Vizinho inconveniente

A Fasciola hepatica gosta de conhecer os vizinhos. Quando seus ovos se abrem no organismo, faz questão de viajar pela corrente sanguínea e, assim, ir até o fígado, onde causa a hepatite. Típico exemplar de inquilino importuno, sua presença no prédio faz o hospedeiro ficar fraco. Os zeladores do edifício deviram barra sua entrada.

Gosto pelo esgoto

Como a maioria dos vermes, a Escherichia coli não é muito afeita a higiene.

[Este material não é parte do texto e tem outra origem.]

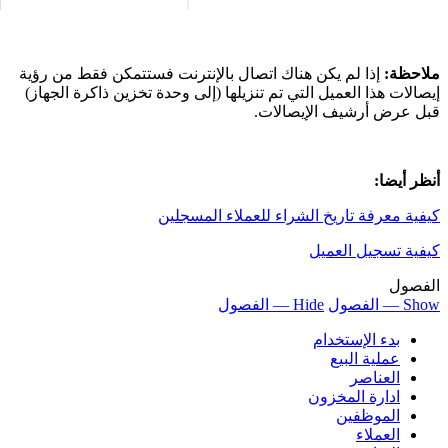
إذا لم يكن هناك 
إيصالات هذا العمي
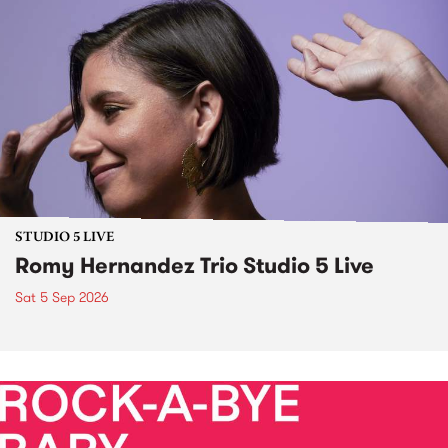
STUDIO 5 LIVE
Romy Hernandez Trio Studio 5 Live
Sat 5 Sep 2026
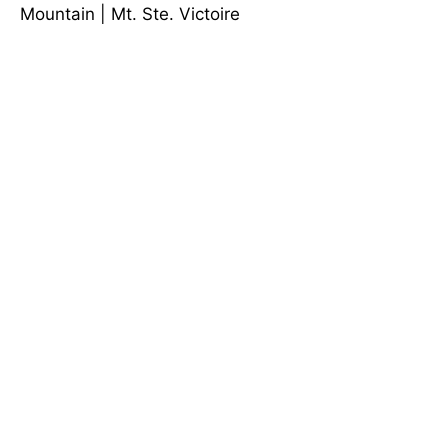
Mountain
|
Mt. Ste. Victoire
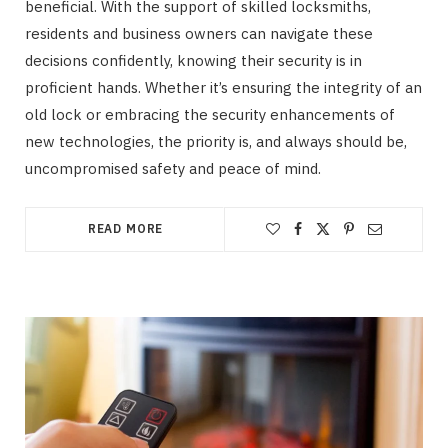
beneficial. With the support of skilled locksmiths,
residents and business owners can navigate these
decisions confidently, knowing their security is in
proficient hands. Whether it’s ensuring the integrity of an
old lock or embracing the security enhancements of
new technologies, the priority is, and always should be,
uncompromised safety and peace of mind.
READ MORE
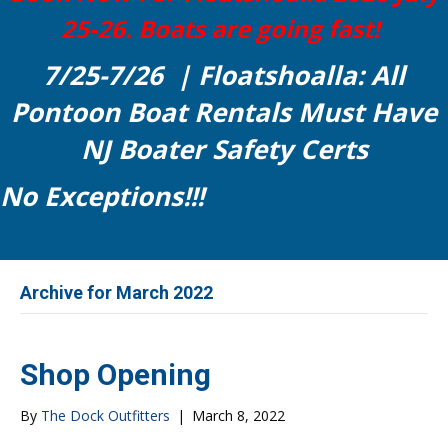
25-26. Boats are going fast!
7/25-7/26 | Floatshoalla: All
Pontoon Boat Rentals Must Have
NJ Boater Safety Certs
No Exceptions!!!
Archive for March 2022
Shop Opening
By
The Dock Outfitters
|
March 8, 2022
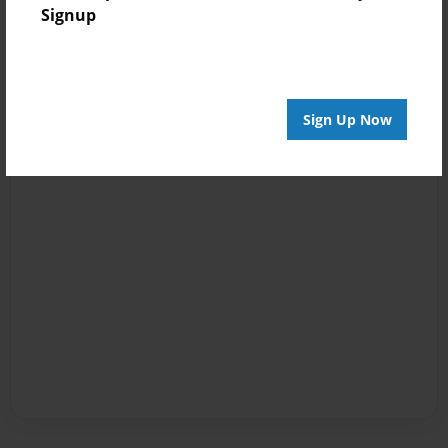
Signup
Sign Up Now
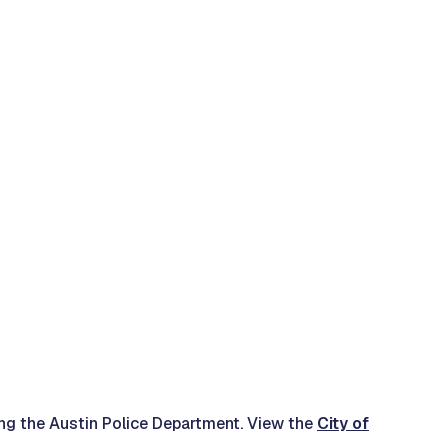
ding the Austin Police Department. View the
City of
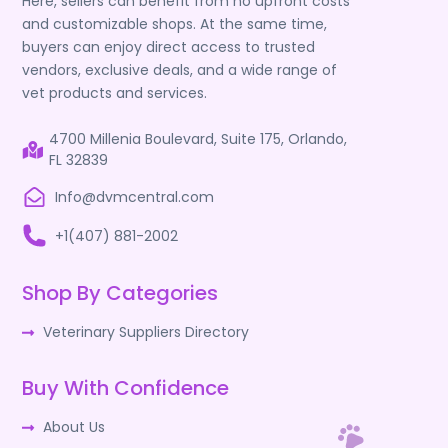
Here, sellers can benefit from no upfront costs
and customizable shops. At the same time,
buyers can enjoy direct access to trusted
vendors, exclusive deals, and a wide range of
vet products and services.
4700 Millenia Boulevard, Suite 175, Orlando,
FL 32839
Info@dvmcentral.com
+1(407) 881-2002
Shop By Categories
Veterinary Suppliers Directory
Buy With Confidence
About Us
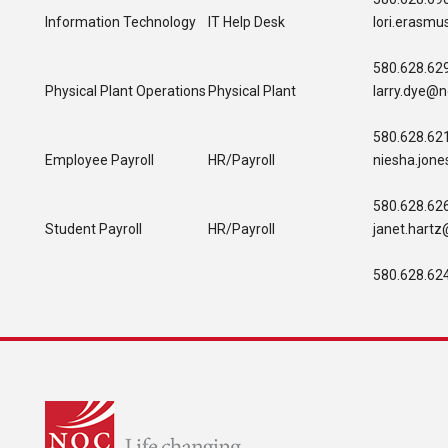
Information Technology
IT Help Desk
lori.erasm
580.628.62
Physical Plant Operations
Physical Plant
larry.dye@n
580.628.62
Employee Payroll
HR/Payroll
niesha.jon
580.628.62
Student Payroll
HR/Payroll
janet.hart
580.628.62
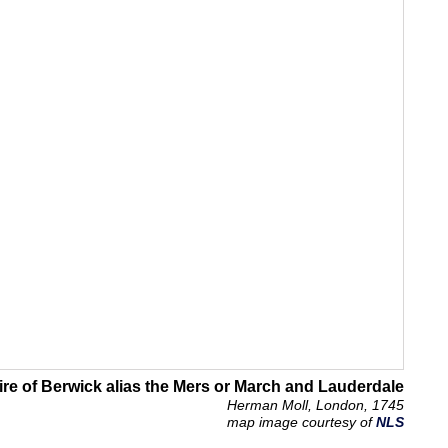
re of Berwick alias the Mers or March and Lauderdale
Herman Moll, London, 1745
map image courtesy of
NLS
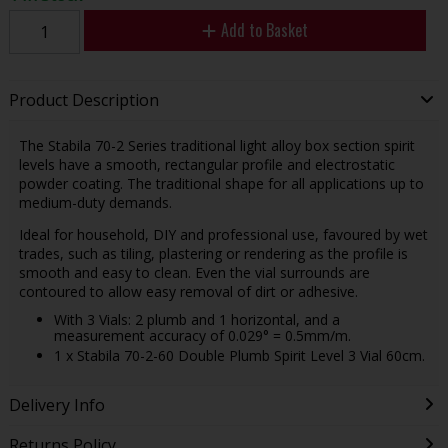
Add to Basket
Product Description
The Stabila 70-2 Series traditional light alloy box section spirit
levels have a smooth, rectangular profile and electrostatic
powder coating. The traditional shape for all applications up to
medium-duty demands.
Ideal for household, DIY and professional use, favoured by wet
trades, such as tiling, plastering or rendering as the profile is
smooth and easy to clean. Even the vial surrounds are
contoured to allow easy removal of dirt or adhesive.
With 3 Vials: 2 plumb and 1 horizontal, and a
measurement accuracy of 0.029° = 0.5mm/m.
1 x Stabila 70-2-60 Double Plumb Spirit Level 3 Vial 60cm.
Delivery Info
Returns Policy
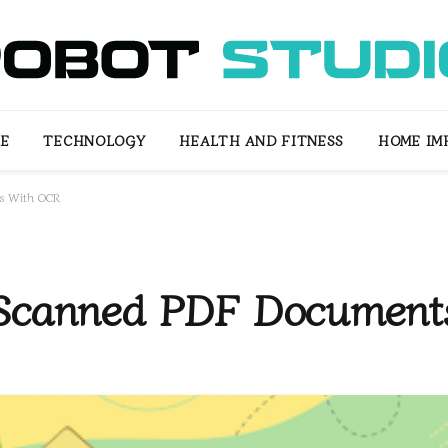
LE
TECHNOLOGY
HEALTH AND FITNESS
HOME IM
ts With OCR
 Scanned PDF Documen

É encontrada em qualquer parte do sistema digestivo, mas é mais comum nos esgotos do corpo, o intestino. Nos adultos não chega a fazer muito mal. Em edifícios mais novos, porém, provoca diarréias.

Alta temperatura

A inflamação causada pela Chlamydia trachomatis aparece em todo o sistema genital e urinário do homem e da mulher – uretra, vulva, vagina, útero e seu colo, trompas e ovários, pênis e testículos. Passa por contato genital e prospera com o calor. Em casos extremos, pode provocar impotência sexual em homens.

Malhadores

O Trichinella spiralis entra no corpo com a carne de porco mal cozida (incluindo salsichas) e vai morar na sala de ginástica do prédio – ou seja, nos músculos. Pode causar uma dor tão aguda que exige até hospitalização. Mede 4 milímetros de comprimento. Apesar do atlético lugar em que moram, as fêmeas duram no máximo dezesseis semanas. Os machos são ainda menos vigorosos: morrem logo depois da cópula.